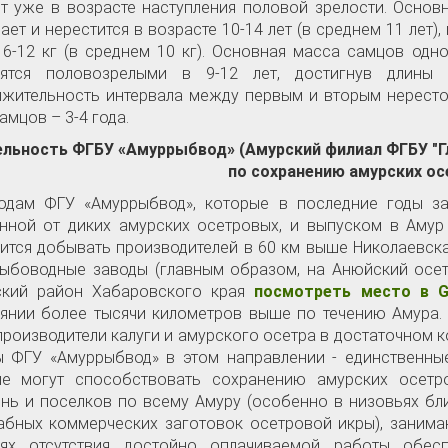
т уже в возрасте наступления половой зрелости. Осно
ает и нерестится в возрасте 10-14 лет (в среднем 11 лет)
6-12 кг (в среднем 10 кг). Основная масса самцов одно
вятся половозрелыми в 9-12 лет, достигнув длины
жительность интервала между первым и вторым нересто
самцов – 3-4 года.
ельность ФГБУ «Амуррыбвод»
(Амурский филиал ФГБУ "
по сохранению амурских о
одам ФГУ «Амуррыбвод», которые в последние годы за
нной от диких амурских осетровых, и выпуском в Амур
ится добывать производителей в 60 км выше Николаевска
ыбоводные заводы (главным образом, на Анюйский осет
ский район Хабаровского края
посмотреть место в G
янии более тысячи километров выше по течению Амура. 
производители калуги и амурского осетра в достаточном 
 ФГУ «Амуррыбвод» в этом направлении - единственны
ые могут способствовать сохранению амурских осетр
нь и поселков по всему Амуру (особенно в низовьях бли
бных коммерческих заготовок осетровой икры), занима
иях отсутствия достойно оплачиваемой работы обе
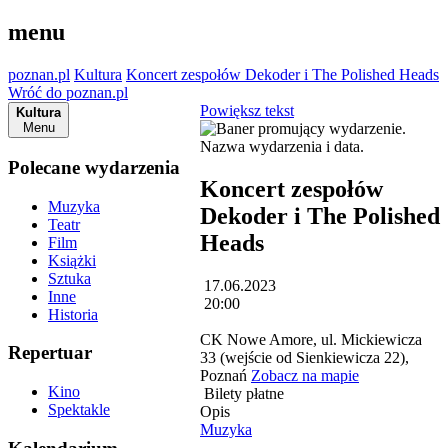
menu
poznan.pl
Kultura
Koncert zespołów Dekoder i The Polished Heads
Wróć do poznan.pl
Powiększ tekst
Kultura
Menu
Polecane wydarzenia
Koncert zespołów
Muzyka
Dekoder i The Polished
Teatr
Heads
Film
Książki
Sztuka
17.06.2023
Inne
20:00
Historia
CK Nowe Amore, ul. Mickiewicza
Repertuar
33 (wejście od Sienkiewicza 22),
Poznań
Zobacz na mapie
Kino
Bilety płatne
Spektakle
Opis
Muzyka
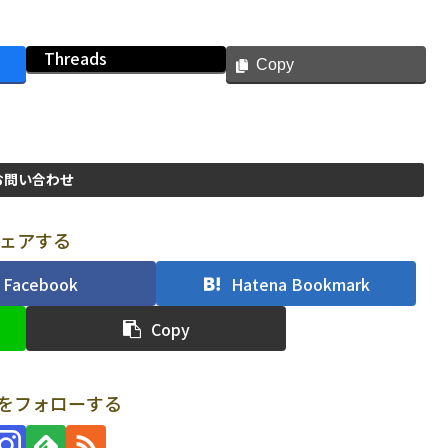
Threads
Copy
お問い合わせ
ェアする
Facebook
Hatena Bookmark
Copy
uriをフォローする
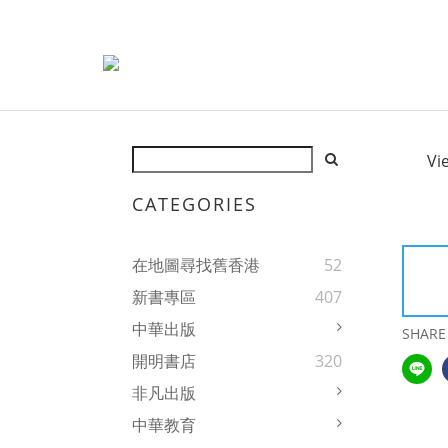
Vi
CATEGORIES
在地圖尋找舊香港
52
新書專區
407
中華出版
SHARE
開明書店
320
非凡出版
中華教育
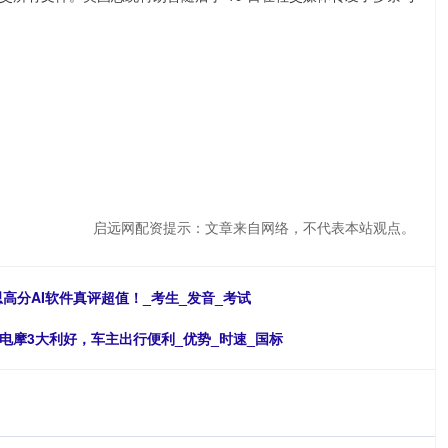
启远网配资提示：文章来自网络，不代表本站观点。
思高分AI软件真评超值！_考生_发音_考试
电摩3大利好，车主出行便利_优势_时速_国标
|---|
AIM OF THE TASK:
Search the data above for the string "среднем" and return every line that has it.

WRITTEN SOLUTION:
ает и нерестится в возрасте 10-14 лет (в среднем 11 лет)
6-12 кг (в среднем 10 кг). Основная масса самцов одно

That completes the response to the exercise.